EXERCISE - Filter the entries for the word "higher". Copy each line that has it.

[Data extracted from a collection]
-*-*-

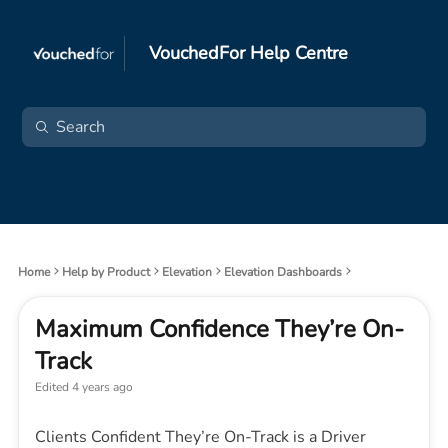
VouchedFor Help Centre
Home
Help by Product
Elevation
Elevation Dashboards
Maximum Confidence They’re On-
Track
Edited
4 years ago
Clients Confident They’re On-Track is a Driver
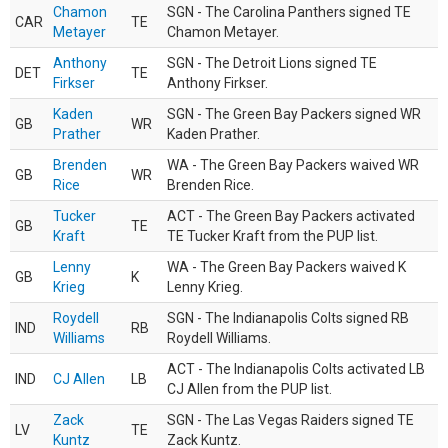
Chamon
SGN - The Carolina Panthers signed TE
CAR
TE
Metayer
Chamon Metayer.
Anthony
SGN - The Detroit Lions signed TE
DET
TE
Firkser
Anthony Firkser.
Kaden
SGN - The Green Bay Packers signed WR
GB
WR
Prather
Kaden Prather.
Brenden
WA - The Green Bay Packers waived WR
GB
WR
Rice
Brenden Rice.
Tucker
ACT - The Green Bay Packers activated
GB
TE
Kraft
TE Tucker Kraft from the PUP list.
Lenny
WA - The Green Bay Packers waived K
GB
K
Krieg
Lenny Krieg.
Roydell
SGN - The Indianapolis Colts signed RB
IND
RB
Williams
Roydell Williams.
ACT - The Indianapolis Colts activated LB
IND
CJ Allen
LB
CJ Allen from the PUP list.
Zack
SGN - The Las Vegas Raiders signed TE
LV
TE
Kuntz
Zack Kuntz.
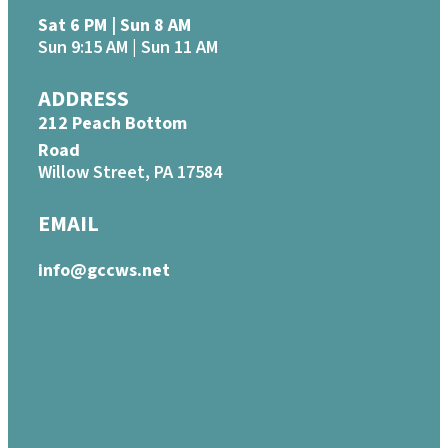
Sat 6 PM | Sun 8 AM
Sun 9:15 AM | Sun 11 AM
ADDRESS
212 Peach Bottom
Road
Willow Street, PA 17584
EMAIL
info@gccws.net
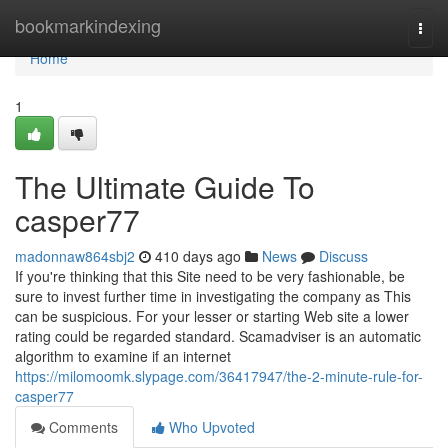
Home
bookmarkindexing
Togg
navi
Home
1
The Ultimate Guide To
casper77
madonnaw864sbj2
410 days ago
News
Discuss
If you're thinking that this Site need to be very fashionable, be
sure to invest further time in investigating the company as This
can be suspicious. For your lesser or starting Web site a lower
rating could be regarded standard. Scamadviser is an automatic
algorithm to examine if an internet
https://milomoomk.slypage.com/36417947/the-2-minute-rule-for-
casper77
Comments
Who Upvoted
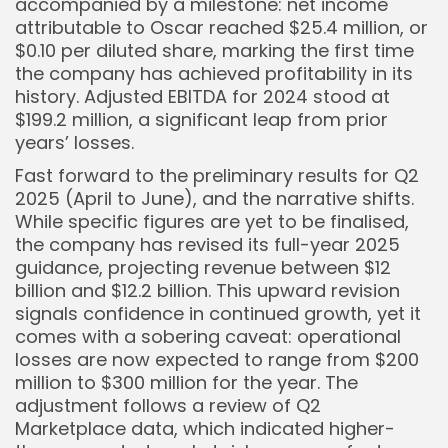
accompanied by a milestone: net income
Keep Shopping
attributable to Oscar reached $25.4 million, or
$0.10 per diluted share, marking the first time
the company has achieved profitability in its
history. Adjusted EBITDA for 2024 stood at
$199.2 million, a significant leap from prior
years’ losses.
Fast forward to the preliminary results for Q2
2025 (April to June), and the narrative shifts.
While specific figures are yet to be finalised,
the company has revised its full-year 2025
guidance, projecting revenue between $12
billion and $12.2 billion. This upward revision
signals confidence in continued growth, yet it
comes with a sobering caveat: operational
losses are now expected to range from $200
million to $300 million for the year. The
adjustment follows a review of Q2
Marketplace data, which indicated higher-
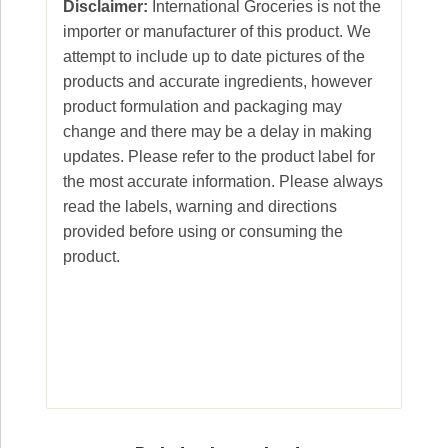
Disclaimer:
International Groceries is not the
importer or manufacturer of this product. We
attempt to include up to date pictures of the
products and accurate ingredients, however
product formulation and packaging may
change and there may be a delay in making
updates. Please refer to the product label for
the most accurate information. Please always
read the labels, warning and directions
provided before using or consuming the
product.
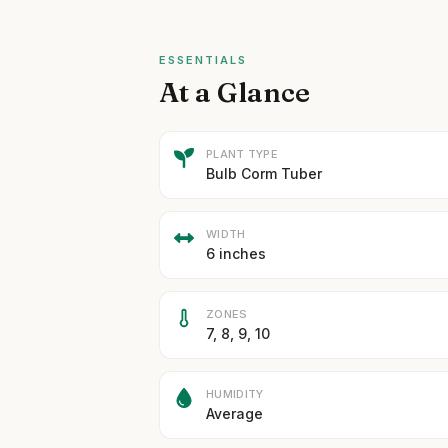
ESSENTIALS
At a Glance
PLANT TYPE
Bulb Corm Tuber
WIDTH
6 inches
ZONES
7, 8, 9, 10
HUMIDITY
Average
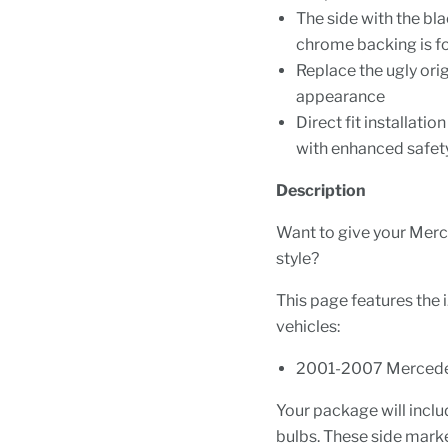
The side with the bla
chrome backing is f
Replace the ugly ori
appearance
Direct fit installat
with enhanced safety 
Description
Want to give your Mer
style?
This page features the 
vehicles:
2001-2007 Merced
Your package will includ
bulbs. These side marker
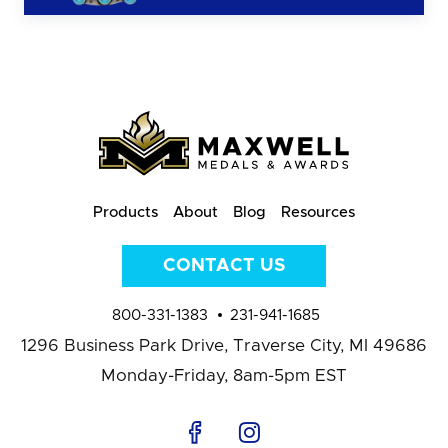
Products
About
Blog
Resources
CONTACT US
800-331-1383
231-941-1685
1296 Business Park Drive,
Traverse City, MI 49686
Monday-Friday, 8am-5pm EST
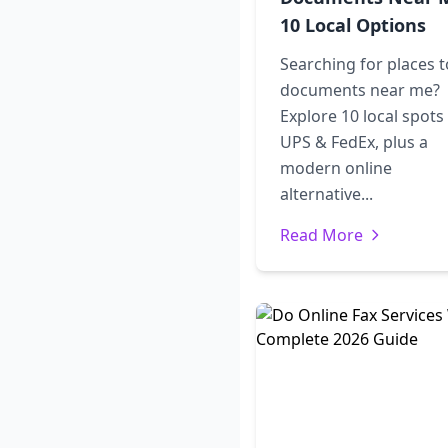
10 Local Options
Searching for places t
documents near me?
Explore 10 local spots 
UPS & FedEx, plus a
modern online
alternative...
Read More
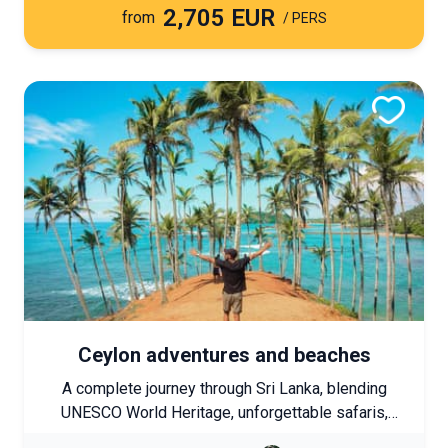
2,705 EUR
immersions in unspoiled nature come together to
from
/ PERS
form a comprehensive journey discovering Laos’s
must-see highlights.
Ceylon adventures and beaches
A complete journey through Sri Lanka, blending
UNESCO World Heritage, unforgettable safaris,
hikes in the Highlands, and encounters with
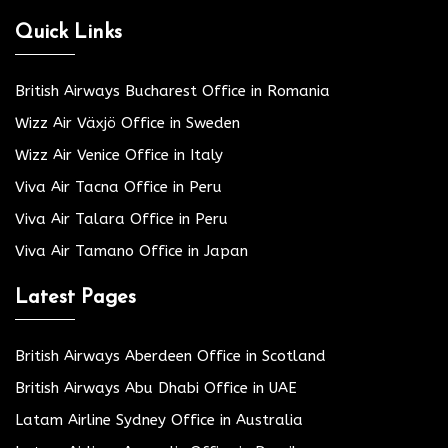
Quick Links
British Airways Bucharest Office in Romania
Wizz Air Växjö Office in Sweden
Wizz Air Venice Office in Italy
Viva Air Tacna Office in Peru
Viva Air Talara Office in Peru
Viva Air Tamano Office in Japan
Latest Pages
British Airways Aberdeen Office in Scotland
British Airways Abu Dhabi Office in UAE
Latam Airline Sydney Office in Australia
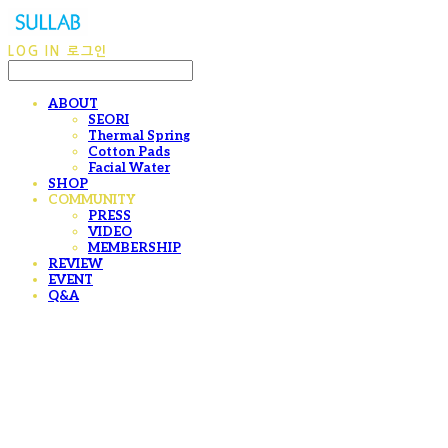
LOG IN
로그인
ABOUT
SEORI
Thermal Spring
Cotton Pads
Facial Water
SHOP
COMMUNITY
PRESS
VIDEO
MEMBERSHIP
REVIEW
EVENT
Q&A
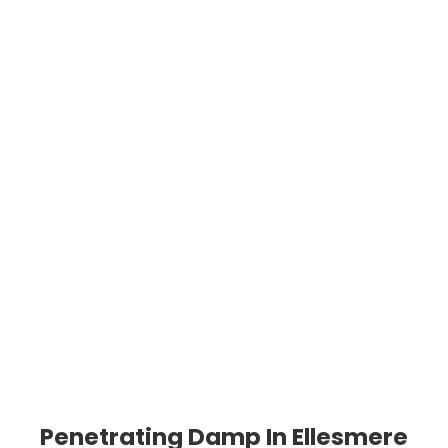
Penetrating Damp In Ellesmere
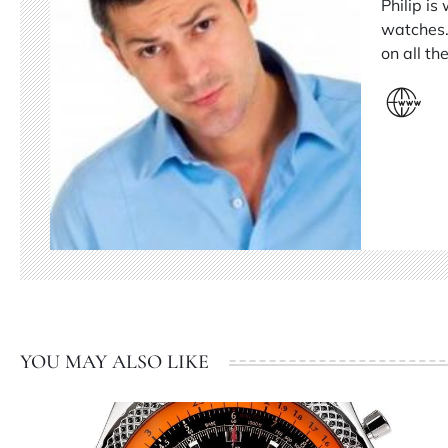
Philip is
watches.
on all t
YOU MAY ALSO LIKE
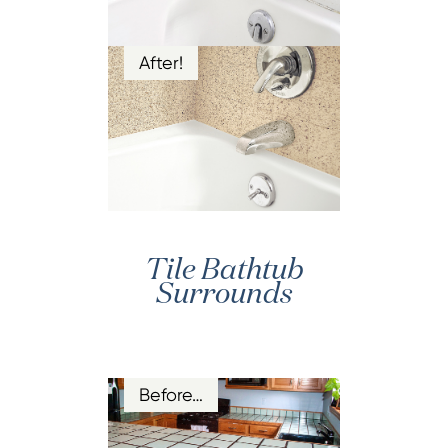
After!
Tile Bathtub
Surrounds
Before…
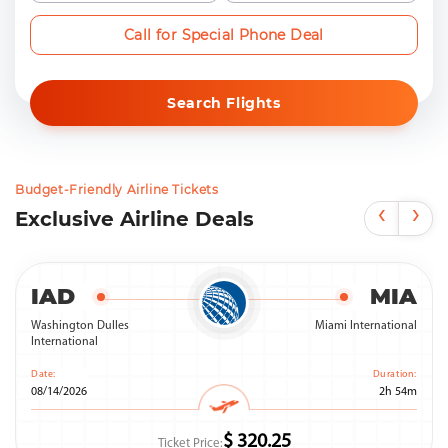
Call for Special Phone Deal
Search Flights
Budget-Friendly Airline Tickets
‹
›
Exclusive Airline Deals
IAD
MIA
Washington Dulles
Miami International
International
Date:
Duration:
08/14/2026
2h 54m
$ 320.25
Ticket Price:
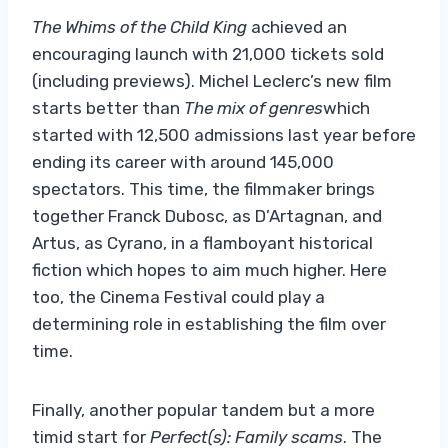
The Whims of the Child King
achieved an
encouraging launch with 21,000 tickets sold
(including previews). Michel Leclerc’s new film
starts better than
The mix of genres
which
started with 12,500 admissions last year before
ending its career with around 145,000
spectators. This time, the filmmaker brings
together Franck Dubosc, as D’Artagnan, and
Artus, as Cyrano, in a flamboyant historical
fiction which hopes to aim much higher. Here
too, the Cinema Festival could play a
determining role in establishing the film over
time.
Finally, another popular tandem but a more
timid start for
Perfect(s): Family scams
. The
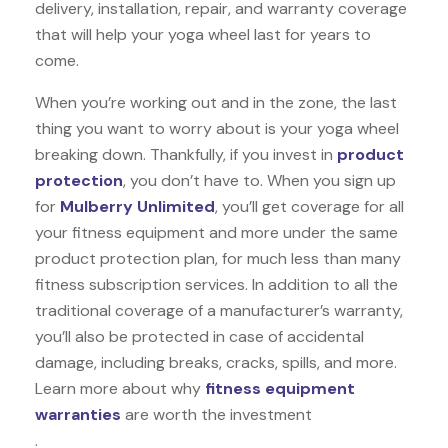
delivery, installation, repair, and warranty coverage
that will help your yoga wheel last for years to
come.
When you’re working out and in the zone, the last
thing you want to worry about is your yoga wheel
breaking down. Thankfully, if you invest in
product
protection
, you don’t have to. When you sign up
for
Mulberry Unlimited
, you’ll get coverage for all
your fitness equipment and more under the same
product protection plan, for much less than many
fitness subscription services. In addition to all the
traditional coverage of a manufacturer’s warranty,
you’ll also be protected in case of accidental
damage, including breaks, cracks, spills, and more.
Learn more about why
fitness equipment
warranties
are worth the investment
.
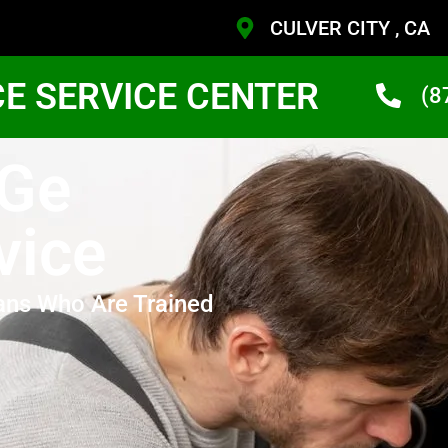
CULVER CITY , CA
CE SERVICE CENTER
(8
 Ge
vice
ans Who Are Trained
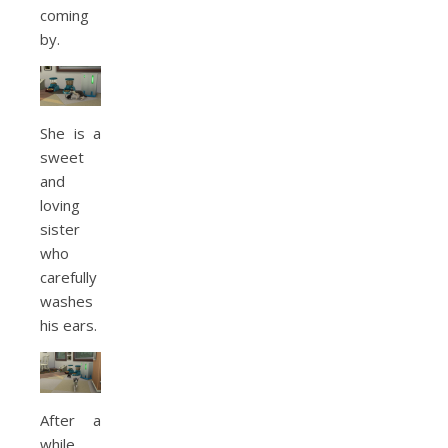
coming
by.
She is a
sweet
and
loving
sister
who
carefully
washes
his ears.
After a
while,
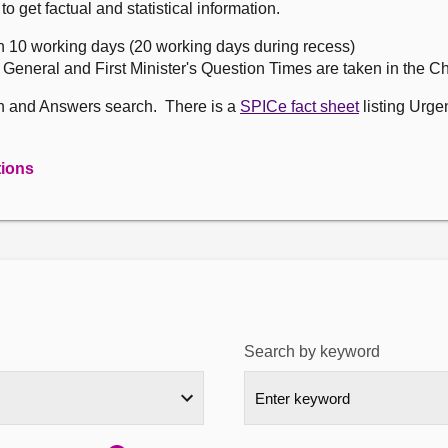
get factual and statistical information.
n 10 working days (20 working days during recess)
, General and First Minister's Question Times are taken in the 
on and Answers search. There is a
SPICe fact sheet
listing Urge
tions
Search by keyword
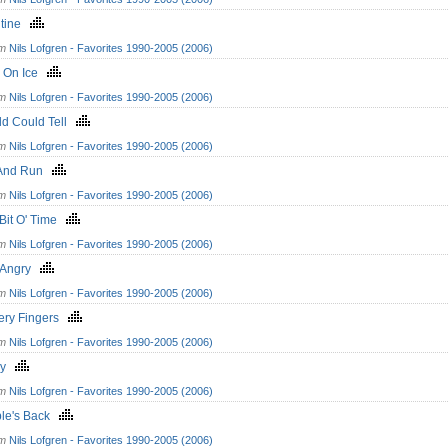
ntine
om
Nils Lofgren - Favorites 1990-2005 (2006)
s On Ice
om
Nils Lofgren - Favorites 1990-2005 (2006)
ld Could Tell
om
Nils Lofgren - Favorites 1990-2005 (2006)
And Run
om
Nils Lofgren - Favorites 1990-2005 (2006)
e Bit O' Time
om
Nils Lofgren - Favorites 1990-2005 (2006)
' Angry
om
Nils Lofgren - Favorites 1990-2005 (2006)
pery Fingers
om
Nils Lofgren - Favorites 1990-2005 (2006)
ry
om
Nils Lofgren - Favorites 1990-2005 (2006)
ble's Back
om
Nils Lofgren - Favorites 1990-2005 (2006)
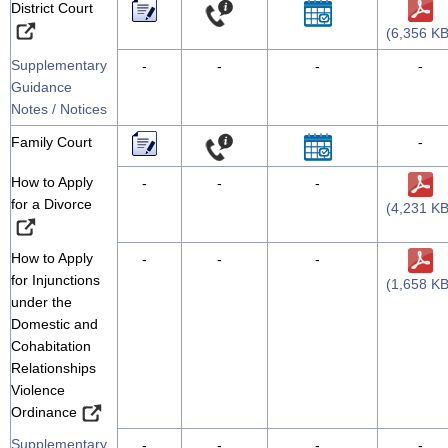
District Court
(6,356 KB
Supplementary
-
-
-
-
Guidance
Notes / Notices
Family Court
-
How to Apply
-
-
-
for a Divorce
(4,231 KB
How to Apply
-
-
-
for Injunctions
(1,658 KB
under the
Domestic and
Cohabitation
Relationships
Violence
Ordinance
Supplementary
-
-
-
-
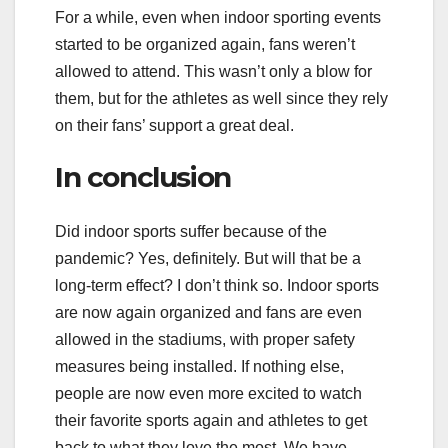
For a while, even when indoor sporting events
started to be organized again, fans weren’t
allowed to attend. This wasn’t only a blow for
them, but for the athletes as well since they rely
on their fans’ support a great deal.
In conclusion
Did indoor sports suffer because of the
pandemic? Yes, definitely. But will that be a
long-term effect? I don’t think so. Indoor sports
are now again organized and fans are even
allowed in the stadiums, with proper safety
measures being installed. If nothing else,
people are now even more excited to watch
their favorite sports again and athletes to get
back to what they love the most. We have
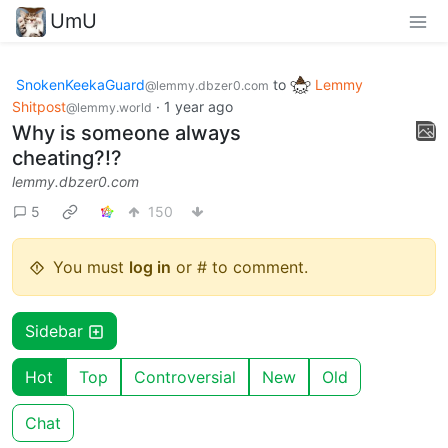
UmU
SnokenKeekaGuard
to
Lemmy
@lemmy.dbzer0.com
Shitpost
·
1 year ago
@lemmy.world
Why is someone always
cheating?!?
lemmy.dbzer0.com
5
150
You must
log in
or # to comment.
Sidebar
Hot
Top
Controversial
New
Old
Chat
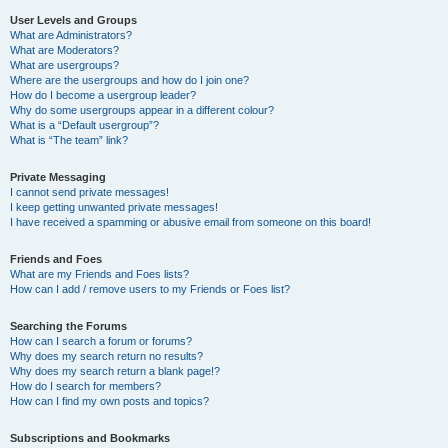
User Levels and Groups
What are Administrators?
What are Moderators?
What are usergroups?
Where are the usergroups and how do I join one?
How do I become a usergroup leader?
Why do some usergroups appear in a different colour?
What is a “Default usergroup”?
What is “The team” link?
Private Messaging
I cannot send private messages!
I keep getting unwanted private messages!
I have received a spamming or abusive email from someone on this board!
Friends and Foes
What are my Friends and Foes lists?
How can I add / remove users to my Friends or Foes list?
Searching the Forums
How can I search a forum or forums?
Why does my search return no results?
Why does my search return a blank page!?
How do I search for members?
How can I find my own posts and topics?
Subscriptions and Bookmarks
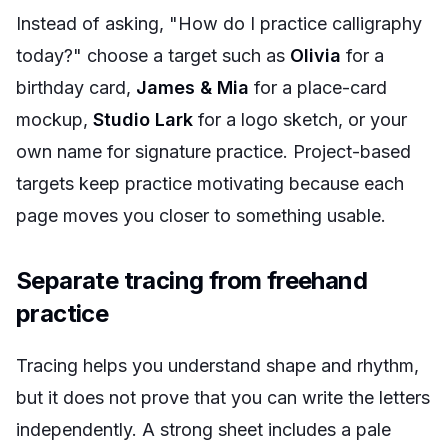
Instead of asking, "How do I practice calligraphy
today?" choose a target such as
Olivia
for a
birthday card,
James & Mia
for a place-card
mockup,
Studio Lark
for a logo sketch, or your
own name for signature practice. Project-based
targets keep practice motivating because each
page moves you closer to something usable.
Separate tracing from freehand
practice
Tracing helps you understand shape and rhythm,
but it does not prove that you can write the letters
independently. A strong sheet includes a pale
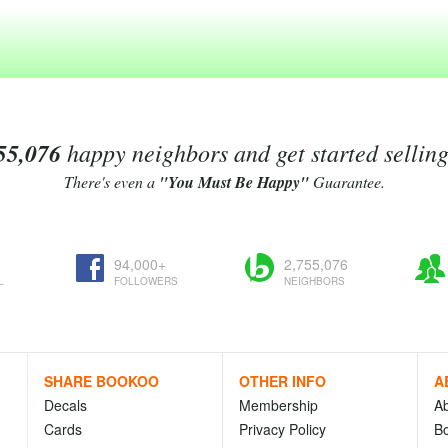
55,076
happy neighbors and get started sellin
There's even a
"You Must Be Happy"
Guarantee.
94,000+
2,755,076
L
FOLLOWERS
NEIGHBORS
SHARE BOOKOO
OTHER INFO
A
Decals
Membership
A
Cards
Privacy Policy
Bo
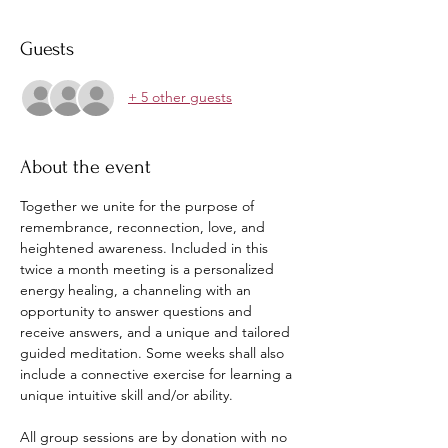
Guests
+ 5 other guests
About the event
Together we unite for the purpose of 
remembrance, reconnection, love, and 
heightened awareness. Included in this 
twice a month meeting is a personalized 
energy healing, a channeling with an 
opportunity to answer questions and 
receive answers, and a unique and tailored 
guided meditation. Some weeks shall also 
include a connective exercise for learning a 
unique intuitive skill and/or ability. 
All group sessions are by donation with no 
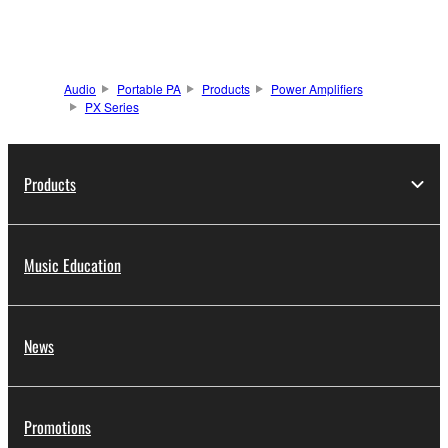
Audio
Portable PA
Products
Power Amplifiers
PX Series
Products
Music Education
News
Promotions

-*-*-

ANSWER FOR THIS EXERCISE -
Marketplace data, which indicated higher-
fiction which hopes to aim much higher. Here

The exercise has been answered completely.